What you are asked to do
Write out the line that contains "Wrap output in", then every following line to the end of the records below, with no other lines and no changes.

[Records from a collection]

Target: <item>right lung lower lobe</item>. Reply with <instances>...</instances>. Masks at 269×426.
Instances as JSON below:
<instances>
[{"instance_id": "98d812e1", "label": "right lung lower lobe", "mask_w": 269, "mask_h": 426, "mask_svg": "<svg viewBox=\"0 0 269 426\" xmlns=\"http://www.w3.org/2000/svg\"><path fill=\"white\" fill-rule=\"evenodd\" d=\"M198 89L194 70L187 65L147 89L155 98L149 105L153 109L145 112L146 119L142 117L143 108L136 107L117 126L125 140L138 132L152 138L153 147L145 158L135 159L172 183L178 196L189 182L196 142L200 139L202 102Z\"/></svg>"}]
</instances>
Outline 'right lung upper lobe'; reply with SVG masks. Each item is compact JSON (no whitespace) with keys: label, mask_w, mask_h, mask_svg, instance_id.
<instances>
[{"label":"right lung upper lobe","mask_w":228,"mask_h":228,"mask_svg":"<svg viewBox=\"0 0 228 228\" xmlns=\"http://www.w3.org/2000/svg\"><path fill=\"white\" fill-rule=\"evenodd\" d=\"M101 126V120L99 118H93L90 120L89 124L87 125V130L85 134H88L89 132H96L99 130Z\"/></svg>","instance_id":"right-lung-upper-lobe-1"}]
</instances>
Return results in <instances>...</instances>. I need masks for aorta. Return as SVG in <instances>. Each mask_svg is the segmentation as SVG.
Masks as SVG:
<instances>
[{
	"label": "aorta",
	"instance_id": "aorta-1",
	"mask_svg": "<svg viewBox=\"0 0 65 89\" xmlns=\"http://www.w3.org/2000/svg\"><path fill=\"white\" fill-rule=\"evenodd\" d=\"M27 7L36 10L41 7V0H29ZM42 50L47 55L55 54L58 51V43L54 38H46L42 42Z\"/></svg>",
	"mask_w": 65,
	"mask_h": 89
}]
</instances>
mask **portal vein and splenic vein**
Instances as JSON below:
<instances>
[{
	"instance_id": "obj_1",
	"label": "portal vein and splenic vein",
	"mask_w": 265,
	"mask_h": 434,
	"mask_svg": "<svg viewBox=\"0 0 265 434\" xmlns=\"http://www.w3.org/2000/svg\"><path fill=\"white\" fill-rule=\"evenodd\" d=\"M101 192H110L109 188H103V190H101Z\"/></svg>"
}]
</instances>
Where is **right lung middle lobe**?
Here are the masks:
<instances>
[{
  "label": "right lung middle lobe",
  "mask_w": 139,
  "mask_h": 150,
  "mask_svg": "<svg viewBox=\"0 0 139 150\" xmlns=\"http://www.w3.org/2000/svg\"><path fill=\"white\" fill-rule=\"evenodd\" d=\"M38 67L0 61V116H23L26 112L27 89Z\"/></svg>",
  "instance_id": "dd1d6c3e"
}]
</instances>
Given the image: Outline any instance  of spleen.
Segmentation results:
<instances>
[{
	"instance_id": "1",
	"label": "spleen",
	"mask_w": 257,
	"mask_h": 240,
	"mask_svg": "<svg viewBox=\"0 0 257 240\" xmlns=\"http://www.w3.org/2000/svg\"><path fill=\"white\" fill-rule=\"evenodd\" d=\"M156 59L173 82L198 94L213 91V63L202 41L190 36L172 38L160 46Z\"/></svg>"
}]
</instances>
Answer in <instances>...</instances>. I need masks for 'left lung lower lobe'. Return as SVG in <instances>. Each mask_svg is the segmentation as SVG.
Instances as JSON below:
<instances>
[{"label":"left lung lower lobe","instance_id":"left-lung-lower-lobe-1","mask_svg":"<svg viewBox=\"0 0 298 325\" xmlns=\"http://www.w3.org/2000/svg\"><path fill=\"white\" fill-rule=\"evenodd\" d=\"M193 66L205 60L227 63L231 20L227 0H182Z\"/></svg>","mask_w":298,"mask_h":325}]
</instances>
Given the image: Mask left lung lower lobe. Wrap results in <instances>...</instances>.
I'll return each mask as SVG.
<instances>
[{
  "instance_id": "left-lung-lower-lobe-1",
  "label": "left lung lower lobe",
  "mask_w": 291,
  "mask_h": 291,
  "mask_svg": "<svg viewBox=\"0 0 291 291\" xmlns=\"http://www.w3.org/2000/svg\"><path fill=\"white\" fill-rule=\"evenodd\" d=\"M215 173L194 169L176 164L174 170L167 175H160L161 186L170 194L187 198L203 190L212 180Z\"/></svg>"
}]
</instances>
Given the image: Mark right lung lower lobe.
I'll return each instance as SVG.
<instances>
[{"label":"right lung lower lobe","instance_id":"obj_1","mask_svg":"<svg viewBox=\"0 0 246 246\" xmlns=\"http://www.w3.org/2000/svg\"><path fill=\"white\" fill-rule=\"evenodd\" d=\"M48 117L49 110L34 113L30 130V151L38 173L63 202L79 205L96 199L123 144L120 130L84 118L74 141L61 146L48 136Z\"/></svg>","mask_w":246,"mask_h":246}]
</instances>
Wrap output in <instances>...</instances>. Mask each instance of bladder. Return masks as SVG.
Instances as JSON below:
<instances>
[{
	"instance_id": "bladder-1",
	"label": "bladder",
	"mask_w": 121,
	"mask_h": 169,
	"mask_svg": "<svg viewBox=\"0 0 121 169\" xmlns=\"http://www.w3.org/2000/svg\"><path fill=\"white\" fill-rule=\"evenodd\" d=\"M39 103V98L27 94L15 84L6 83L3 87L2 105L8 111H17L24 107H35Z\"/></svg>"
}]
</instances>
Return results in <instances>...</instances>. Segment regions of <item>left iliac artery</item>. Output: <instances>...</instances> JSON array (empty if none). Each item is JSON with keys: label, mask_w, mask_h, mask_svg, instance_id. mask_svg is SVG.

Exercise output
Wrap output in <instances>...</instances>. Mask each instance of bladder. Return masks as SVG.
Instances as JSON below:
<instances>
[{
	"instance_id": "bladder-1",
	"label": "bladder",
	"mask_w": 121,
	"mask_h": 169,
	"mask_svg": "<svg viewBox=\"0 0 121 169\" xmlns=\"http://www.w3.org/2000/svg\"><path fill=\"white\" fill-rule=\"evenodd\" d=\"M39 103V98L27 94L15 84L6 83L3 87L2 105L8 111H17L24 107H35Z\"/></svg>"
}]
</instances>
Return results in <instances>...</instances>. Segment regions of <item>left iliac artery</item>. Output: <instances>...</instances> JSON array (empty if none). Each item is JSON with keys: label, mask_w, mask_h, mask_svg, instance_id. mask_svg is SVG.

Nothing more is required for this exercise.